Of all the films I saw at the 2017 Seattle International Film Festival, A Dragon Arrives! is the most haunting and question-raising. The film takes place in Iran of the ‘60s during the time of the Shah. The setting is an isolated arid region by the sea near a small village. A man is found hanged and pronounced a suicide by the first policeman on the scene. Another policeman is sent to investigate and realizes, by forensic evidence even I identified, that the man has been murdered. The body is in an ark-like derelict ship next to what the villagers consider a haunted cemetery. He decides, against the villagers’ warnings, to stay in the boat overnight deciphering diary entries written on the vessel’s walls.
In the middle of the night he experiences something terrifying. Later he recruits some film-making friends to investigate the strange phenomenon. The incomplete result of this film is discovered present-day and comes into the hands of this film’s director Mani Haghigi, adding verisimilitude to the story. What unfolds is a combination ghost story, fairy tale (behold the dragon!), spy/police story, murder mystery, allegorical allusions, and ultimately, underlying it all, almost surely a commentary on the country’s society and politics.

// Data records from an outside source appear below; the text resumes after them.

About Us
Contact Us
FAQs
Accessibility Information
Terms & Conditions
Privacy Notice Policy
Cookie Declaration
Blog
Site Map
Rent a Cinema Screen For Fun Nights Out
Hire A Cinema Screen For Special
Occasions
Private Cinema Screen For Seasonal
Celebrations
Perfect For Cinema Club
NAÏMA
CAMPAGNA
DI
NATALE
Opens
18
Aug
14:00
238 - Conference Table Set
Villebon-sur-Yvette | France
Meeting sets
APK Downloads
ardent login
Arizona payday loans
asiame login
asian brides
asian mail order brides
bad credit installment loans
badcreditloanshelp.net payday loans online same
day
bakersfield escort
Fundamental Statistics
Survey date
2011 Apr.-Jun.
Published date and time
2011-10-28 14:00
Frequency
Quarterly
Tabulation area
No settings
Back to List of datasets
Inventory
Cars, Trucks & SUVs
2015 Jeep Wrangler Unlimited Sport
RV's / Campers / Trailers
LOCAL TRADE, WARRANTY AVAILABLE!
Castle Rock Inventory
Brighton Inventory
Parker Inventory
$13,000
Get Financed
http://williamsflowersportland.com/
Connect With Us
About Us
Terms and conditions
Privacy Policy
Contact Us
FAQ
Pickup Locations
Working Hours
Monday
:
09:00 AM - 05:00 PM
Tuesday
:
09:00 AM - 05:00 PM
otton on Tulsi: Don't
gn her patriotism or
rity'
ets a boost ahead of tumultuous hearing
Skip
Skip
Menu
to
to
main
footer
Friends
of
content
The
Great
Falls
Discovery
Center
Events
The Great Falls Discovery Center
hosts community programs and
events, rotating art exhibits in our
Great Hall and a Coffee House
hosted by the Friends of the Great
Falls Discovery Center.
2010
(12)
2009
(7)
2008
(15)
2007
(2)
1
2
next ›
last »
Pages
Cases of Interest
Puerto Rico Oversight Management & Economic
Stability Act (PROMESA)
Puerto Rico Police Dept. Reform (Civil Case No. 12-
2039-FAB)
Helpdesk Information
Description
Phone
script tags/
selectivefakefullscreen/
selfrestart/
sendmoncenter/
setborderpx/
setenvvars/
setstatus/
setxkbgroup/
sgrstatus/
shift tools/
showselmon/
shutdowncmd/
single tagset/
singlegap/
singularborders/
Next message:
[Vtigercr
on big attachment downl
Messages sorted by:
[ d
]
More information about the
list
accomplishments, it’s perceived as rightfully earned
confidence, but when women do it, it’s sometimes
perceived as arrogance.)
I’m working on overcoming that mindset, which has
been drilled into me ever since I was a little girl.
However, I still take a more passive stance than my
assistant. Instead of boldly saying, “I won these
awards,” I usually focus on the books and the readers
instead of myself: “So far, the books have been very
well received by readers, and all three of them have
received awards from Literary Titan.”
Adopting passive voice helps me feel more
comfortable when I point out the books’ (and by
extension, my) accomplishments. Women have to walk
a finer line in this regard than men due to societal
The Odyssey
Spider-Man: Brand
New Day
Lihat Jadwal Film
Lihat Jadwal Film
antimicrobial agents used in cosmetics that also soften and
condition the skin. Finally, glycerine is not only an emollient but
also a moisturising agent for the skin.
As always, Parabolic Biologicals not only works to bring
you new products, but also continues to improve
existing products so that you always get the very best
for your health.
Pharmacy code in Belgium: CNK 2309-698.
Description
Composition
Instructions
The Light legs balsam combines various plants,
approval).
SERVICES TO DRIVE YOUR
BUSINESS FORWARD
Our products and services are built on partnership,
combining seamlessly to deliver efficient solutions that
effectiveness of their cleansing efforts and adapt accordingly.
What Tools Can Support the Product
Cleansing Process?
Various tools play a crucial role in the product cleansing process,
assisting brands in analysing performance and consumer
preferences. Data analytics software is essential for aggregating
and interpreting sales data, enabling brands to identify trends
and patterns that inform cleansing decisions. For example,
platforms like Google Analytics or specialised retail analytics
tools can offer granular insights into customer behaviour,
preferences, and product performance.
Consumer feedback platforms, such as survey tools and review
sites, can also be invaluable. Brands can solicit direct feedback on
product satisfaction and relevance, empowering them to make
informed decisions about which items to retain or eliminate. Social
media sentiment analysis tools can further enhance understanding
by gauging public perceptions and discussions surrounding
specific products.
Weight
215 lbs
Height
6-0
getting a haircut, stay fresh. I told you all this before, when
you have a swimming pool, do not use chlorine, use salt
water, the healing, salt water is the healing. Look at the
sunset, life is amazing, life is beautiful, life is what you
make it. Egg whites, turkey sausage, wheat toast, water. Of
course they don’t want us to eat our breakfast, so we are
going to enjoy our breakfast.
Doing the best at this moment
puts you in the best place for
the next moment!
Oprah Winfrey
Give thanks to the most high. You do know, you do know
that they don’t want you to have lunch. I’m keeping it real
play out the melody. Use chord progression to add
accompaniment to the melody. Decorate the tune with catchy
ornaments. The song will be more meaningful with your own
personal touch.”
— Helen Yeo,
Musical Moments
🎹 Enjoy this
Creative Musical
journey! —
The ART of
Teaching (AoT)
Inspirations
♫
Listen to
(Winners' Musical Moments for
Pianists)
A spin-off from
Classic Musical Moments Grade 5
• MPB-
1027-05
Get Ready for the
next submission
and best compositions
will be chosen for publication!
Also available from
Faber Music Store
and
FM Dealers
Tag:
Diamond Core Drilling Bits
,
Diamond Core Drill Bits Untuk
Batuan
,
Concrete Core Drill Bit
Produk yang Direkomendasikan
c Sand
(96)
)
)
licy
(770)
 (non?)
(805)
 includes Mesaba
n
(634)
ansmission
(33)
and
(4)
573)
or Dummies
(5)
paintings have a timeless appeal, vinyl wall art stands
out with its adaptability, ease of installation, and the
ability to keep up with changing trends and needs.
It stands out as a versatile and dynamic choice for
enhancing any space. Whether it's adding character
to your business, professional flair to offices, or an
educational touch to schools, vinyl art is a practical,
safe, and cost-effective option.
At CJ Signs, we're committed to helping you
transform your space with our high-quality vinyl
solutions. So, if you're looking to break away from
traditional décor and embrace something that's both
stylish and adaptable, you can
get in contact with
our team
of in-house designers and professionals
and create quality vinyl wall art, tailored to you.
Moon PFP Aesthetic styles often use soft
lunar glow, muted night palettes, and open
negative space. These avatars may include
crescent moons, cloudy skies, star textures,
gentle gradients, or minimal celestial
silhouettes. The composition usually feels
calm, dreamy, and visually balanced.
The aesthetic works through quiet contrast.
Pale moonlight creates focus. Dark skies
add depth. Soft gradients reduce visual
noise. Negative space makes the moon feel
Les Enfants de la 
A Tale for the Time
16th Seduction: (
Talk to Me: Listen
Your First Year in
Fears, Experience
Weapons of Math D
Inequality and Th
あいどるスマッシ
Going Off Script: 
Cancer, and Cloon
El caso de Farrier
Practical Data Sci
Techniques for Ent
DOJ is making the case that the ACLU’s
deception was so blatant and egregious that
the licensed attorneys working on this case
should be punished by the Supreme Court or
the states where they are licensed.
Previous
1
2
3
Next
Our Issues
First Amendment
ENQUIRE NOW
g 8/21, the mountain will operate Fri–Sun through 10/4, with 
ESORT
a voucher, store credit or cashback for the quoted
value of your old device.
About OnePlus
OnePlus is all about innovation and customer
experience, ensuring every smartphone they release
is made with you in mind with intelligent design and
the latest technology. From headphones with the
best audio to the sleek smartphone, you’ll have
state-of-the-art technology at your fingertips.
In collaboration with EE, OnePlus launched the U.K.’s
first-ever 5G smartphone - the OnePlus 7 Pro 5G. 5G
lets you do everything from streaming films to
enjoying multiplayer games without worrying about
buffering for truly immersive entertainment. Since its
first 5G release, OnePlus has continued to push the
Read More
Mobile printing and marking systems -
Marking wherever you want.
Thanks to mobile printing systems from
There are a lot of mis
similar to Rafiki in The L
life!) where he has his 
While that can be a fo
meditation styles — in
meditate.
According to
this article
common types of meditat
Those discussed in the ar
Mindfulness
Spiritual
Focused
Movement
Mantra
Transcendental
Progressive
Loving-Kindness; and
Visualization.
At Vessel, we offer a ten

I really enjoyed this film, but had to admit I did not have the cultural or historical keys to unlock underlying meanings. The Iranians’ literary history goes back several thousands of years. Allegory, allusions, illusions, and symbology all play an important role in Iranian story-telling. In the film, there was a theater scene that made no sense to me, a bloody ritual, a ghost camel, a symbology of the number 5, and especially the dragon itself, all meant to say something. It was also hard to understand the actions of the Shah’s secret (?) police. Understandably, an Iranian would be much more equipped to decipher the inner meanings of the film.
Nevertheless, A Dragon Arrives! is a fine piece of storytelling that kept me on the edge of my seat throughout, and I enjoyed my attempt to interpret the movie. The movie would well suit a film discussion group.